TASK INSTRUCTIONS |
Copy each record below exactly, please, and leave its pictures out.

RECORD EXTRACTS |
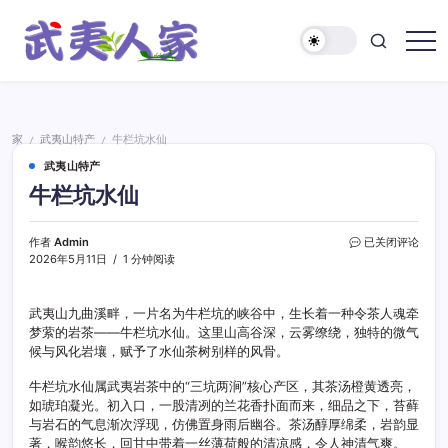
跳
至
正
武
文
夷
人
家
家
武夷山特产
牛栏坑水仙
/
/
武夷山特产
牛栏坑水仙
牛
作者
Admin
已关闭评论
栏
2026年5月11日
1 分钟阅读
坑
水
仙
武夷山九曲溪畔，一片名为牛栏坑的峡谷中，生长着一种令茶人魂牵
梦萦的岩茶——牛栏坑水仙。这里山高谷深，云雾缭绕，独特的微气
候与风化岩壤，赋予了水仙茶树别样的风骨。
牛栏坑水仙属武夷岩茶中的“三坑两涧”核心产区，其茶汤橙黄透亮，
如琥珀凝光。初入口，一股清冽的兰花香扑面而来，细品之下，苔藓
与岩石的气息渐次浮现，仿佛置身雨后幽谷。茶汤醇厚绵柔，岩韵显
著，喉韵悠长，回甘中带着一丝薄荷般的清凉感，令人神清气爽。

YOUR RESPONSE |
跳
至
正
武
文
夷
人
家
家
武夷山特产
牛栏坑水仙
/
/
武夷山特产
牛栏坑水仙
牛
作者
Admin
已关闭评论
栏
2026年5月11日
1 分钟阅读
坑
水
仙
武夷山九曲溪畔，一片名为牛栏坑的峡谷中，生长着一种令茶人魂牵
梦萦的岩茶——牛栏坑水仙。这里山高谷深，云雾缭绕，独特的微气
候与风化岩壤，赋予了水仙茶树别样的风骨。
牛栏坑水仙属武夷岩茶中的“三坑两涧”核心产区，其茶汤橙黄透亮，
如琥珀凝光。初入口，一股清冽的兰花香扑面而来，细品之下，苔藓
与岩石的气息渐次浮现，仿佛置身雨后幽谷。茶汤醇厚绵柔，岩韵显
著，喉韵悠长，回甘中带着一丝薄荷般的清凉感，令人神清气爽。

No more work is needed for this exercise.